Coronavirus o el moderno Frankenstein

OPINIÓN

05 feb 2020 . Actualizado a las 05:00 h.

Los virus son. Realmente son. Sin embargo, son de una manera exclusiva, muy suyos. Son escuetos. Tanto que, simultáneamente, no son. Son vivos muertos. O muertos vivos. Tienen ADN, por ello son «seres». Pero la totalidad de sustancias químicas nitrogenadas, fosfatos y azucaradas que configuran su molécula acaracolada es insuficiente para ser suficientes. Como quienes padecen insuficiencia respiratoria en fase avanzada (EPOC), que demandan oxígeno extra, los virus también necesitan un apoyo exterior a ellos. Un huésped. Huésped en el sentido de quien aloja a alguien, no en el de quien se aloja. Es entonces cuando el virus es. Es suficiente para ser.

El coronavirus de Wuhan es una especie nueva, aunque pertenece a un orden conocido. Que sepamos, un pariente despertó de su hibernación hace 17 años. Tal vez hayan estado con nosotros desde que éramos nosotros, al final del Terciario, cuando el Smilodon (felino dientes de sables) era el capo faunístico. Incluso, antes, con la explosión de vida en el Cámbrico, hace 543 millones de años, una vez que finalizó la glaciación Tierra Bola de Nieve. Y ¿quién se atreve a asegurar que los coronavirus no iban de célula en célula hace 3.100 o 3.800 millones de años?
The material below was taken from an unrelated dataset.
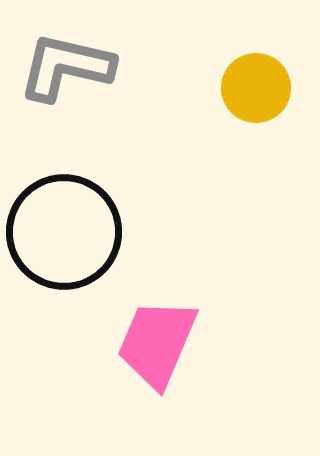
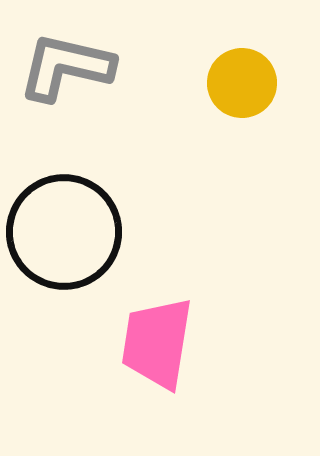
yellow circle: moved 14 px left, 5 px up
pink trapezoid: rotated 14 degrees counterclockwise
Ahora bien, el coronavirus, o el VIH (durante tres décadas mató a una media de 2,3 millones de personas al año), o el virus del Ébola, o el de la gripe (que es el sepulturero mayor), o el de cualquier otro, no es el protagonista de la reflexión que nos proponemos en estos párrafos. El papel estelar corresponde al hombre. El hombre es el mandamás de los sistemas ecológicos del planeta, microscópicos o ciclópeos. Es el matón, el felino dientes de sable del barrio. Él es quien «juega» a hacer monstruos, cuan una Mary Shelley con su Frankenstein. 

Los virus, con tan solo unos 3.000 genes por los más de 30.000 de las personas, tienen una capacidad de mutación asombrosa. Una mutación es un error en la replicación de la molécula ADN. El del Ébola y el del VIH (debe su nombre al río Ébola, en la R.D. del Congo, donde se localizó el primer brote), inocuos en el chimpancé, aniquila a uno de los parientes de la familia de los homínidos, nosotros, que cazamos y comemos a los chimpancés. ¿Por qué lo hacemos? Porque somos los matones del barrio. Con el coronavirus de Wuhan, otro tanto: murciélago, ciervo (u otros animales salvajes), hombre, que los atrapa, los «secuestra» de su hogar (medio) para vender y engullir. Al no estar nuestro sistema inmunológico adaptado por selección natural a este patógeno, la palmamos, o enfermamos de gravedad. Las mutaciones en el genoma humano son menos frecuentes que en el de los virus, bacterias, hongos, lo que supone para aquel una desventaja en «la lucha por la supervivencia».

No obstante, hay otra forma de construir al moderno Frankenstein.  No tendremos que aseverar, a la manera que lo hacemos cuando decimos que un polígono irregular es aquel que no tiene todos sus lados iguales, que el coronavirus de Wuhan fue transmitido por animales selváticos enjaulados en uno de sus mercadillos. Porque existe en esa ciudad china un complejo de laboratorios donde se experimenta, precisamente, y entre otros bichitos, con los virus.

Denunciado en varias ocasiones por instituciones privadas y públicas de Occidente por sus prácticas chapuceras, entre las que alarmaban a los virólogos internacionales los «descuidos» en seguridad, este coronavirus bien pudo ser creado allí, tal vez una mutación de otro manipulado que se les «escapó» por la negligencia de estos víctores del siglo XXI, que, al igual que el Víctor de 1818, pretendían alcanzar al Supremo.

No es este el único campo donde los hombres reniegan de su naturaleza. La técnica y su prolongación, la ciencia, nos han apartado del sendero que transita el resto de seres. Pero es un apartamiento parcial (no dejaremos de ser animales) y, las más de las veces, catastrófico. En vano es el daño infligido hasta ahora una cortapisa para continuar en esta demencial espiral creadora. La soberbia tira del hombre como la mula del carro.